We consider finite rooted ordered trees in which every internal node has at least two children, sometimes called Schröder trees; the size |t| of such a tree t is the number of its leaves. An important concept with trees is that of inducing subtrees. Given a tree t of size k and a larger tree t’ of size n\geq k we define 0 \leq \theta(t,t’)\leq 1 to be the probability of obtaining t as a randomly induced subtree of size k in t’. One can think of \theta(t,t’) to be the density of the pattern t in t’. In this talk we consider two closely related questions concerning the nature of \theta:
1. A sequences of trees (t_n)_n with |t_n|\rightarrow\infty is called \theta-convergent, if \theta(t,t_n) converges for every fixed tree t. The limit of (t_n)_n is the function t\mapsto \lim_n\theta(t,t_n). What limits exist?

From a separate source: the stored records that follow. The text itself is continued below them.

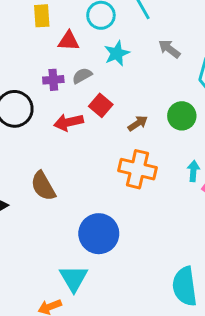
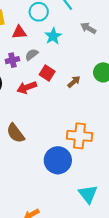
orange cross: (138, 169) -> (79, 136), moved
cyan triangle: (74, 278) -> (88, 194), moved

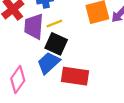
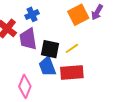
yellow line: (54, 24) -> (72, 48), moved
blue trapezoid: (49, 63) -> (47, 66), turned -55

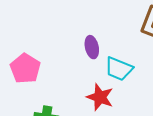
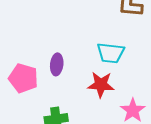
purple ellipse: (92, 47) -> (57, 64), moved, turned 35

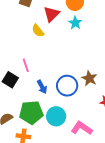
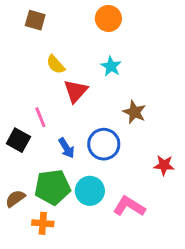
red triangle: (51, 14) -> (76, 91), moved
cyan star: (75, 23) -> (111, 66), moved
brown star: (89, 78) -> (134, 112), moved

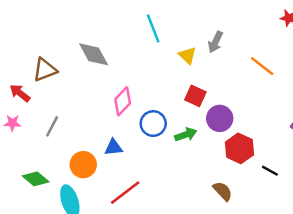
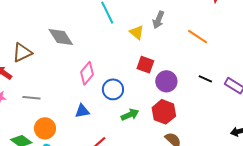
gray line: (52, 126) -> (31, 98), turned 72
green arrow: (186, 135) -> (130, 115), moved
red hexagon: (239, 148) -> (164, 112), moved
orange circle: (83, 165) -> (45, 128), moved
black line: (270, 171) -> (205, 79), moved

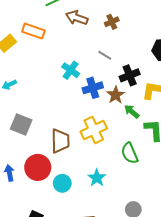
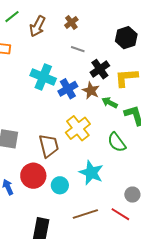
brown arrow: (77, 18) -> (37, 26), turned -70
gray line: (105, 55) -> (78, 49), moved
cyan cross: (71, 70) -> (43, 77), size x1.4
cyan star: (97, 178) -> (91, 173), size x1.4

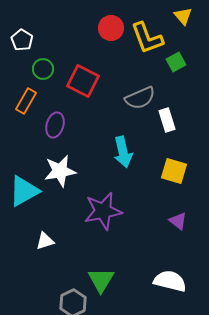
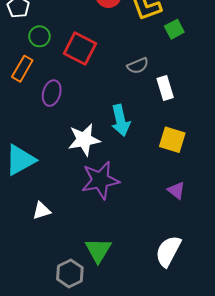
gray semicircle: (140, 98) -> (138, 66), size x0.7
white star: (60, 171) -> (84, 140), moved
white semicircle: (170, 281) -> (168, 251), turned -76

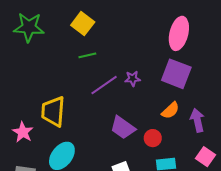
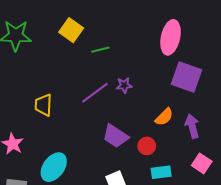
green line: (87, 55) -> (100, 50), moved
purple square: (176, 74) -> (187, 77), moved
yellow trapezoid: (53, 111) -> (43, 105), moved, size x0.7

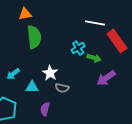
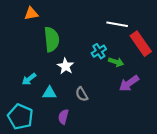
orange triangle: (25, 14) -> (31, 14), moved
white star: (50, 73) -> (66, 66), moved
gray semicircle: (62, 88) -> (82, 94), turned 48

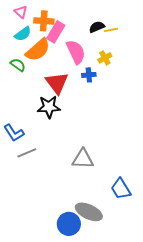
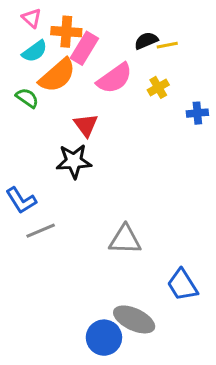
pink semicircle: (76, 52) -> (115, 78), turned 80
blue cross: (89, 75) -> (197, 113), moved
red triangle: (57, 83) -> (86, 125), size x0.7

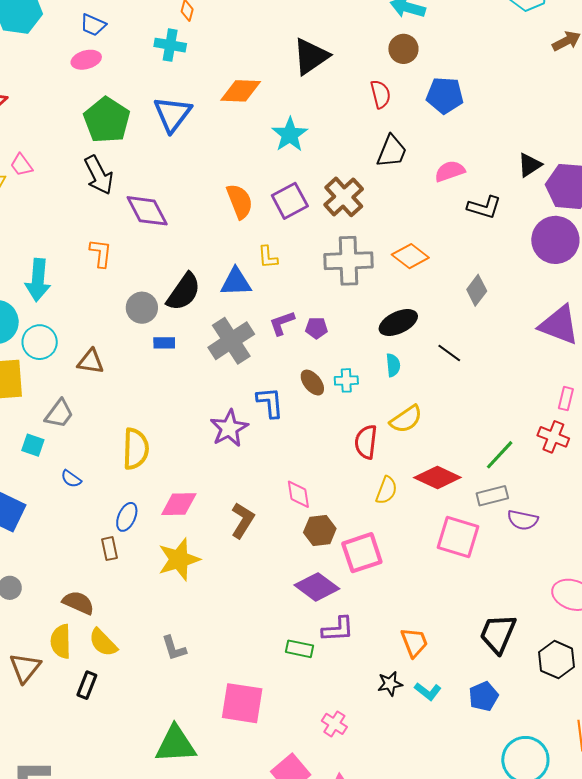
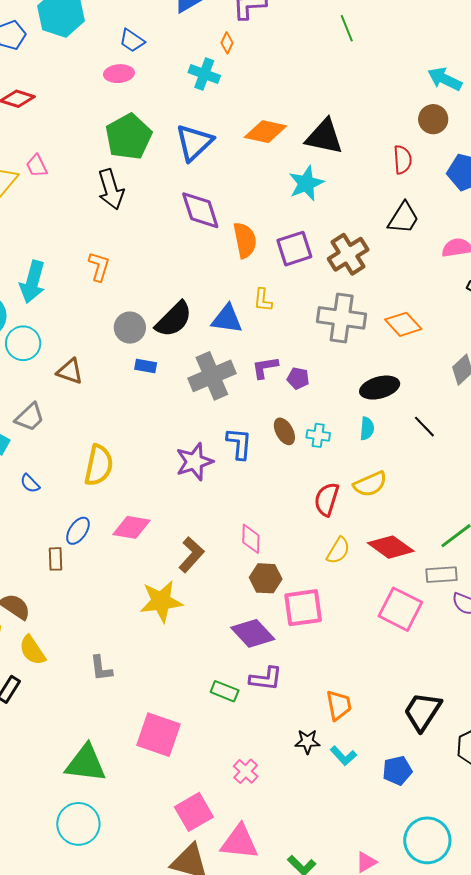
black triangle: (311, 56) -> (324, 137), moved, turned 36
purple diamond: (147, 211) -> (200, 210), moved
yellow star: (179, 559) -> (161, 601), moved

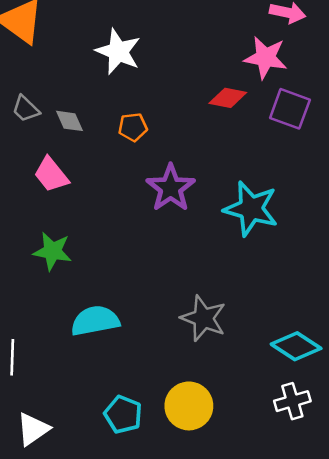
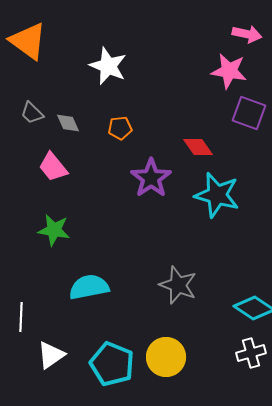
red diamond: (228, 98) -> (198, 147), moved, turned 44
cyan pentagon: (123, 414) -> (112, 364), size x1.4
white triangle: (33, 429) -> (51, 355), moved

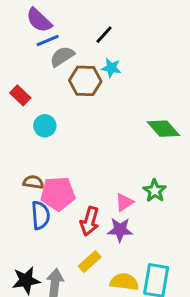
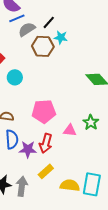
black line: (104, 35) -> (49, 22), moved
pink pentagon: (58, 194) -> (44, 111), moved
pink triangle: (124, 202) -> (70, 130), turned 40
purple star: (120, 230) -> (28, 149), moved

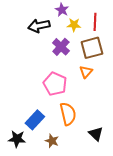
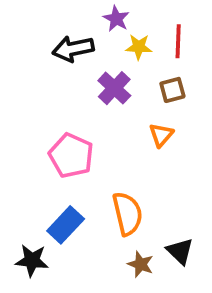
brown square: (92, 48) -> (172, 90), size x0.6
pink pentagon: (55, 84) -> (71, 156), moved
brown star: (52, 141) -> (141, 264), moved

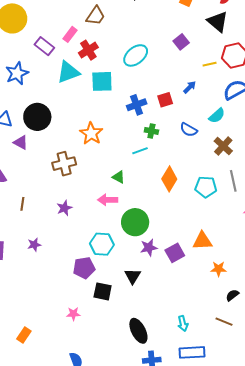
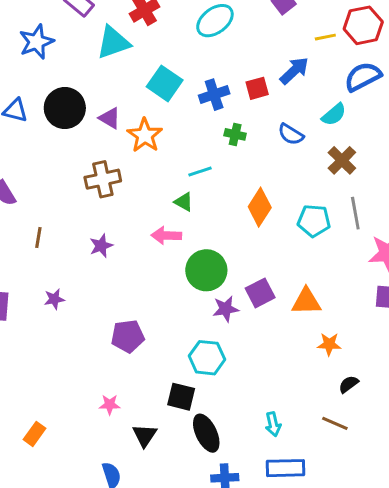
cyan square: (102, 81) -> (165, 83), moved, turned 35
blue arrow: (190, 87) -> (294, 71), size x1.5
purple triangle: (21, 143) -> (110, 118), moved
cyan line: (140, 151) -> (200, 171), moved
cyan hexagon: (102, 244) -> (207, 358), moved
purple square: (175, 253) -> (260, 293), moved
black triangle: (133, 276) -> (145, 435), moved
black square: (103, 291) -> (181, 397), moved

2. A Markov chain (X_n)_n with X_n being a random tree of size n is called a \theta-chain if P(X_k=t|X_n=t’)=\theta(t,t’) for all k \leq n. What \theta-chains exist?
Similar questions have been treated for many different types of discrete structures (words, permutations, graphs \dots); binary Schröder trees (Catalan trees) are considered in . We present a De Finetti-type representation for \theta-chains and a homeomorphic description of limits of \theta-convergent sequences involving certain tree-like compact subsets of the square [0,1]^2. Questions and results are closely linked to the study of exchangeable hierarchies, see .
 Evans, Grübel and Wakolbinger. “Doob-Martin boundary of Rémy’s tree growth chain”. The Annals of Probability, 2017.
 Forman, Haulk and Pitman. “A representation of exchangeable hierarchies by sampling from random real trees”. Prob.Theory and related Fields, 2017.
 Gerstenberg. “Exchangeable interval hypergraphs and limits of ordered discrete structures”. arXiv, 2018.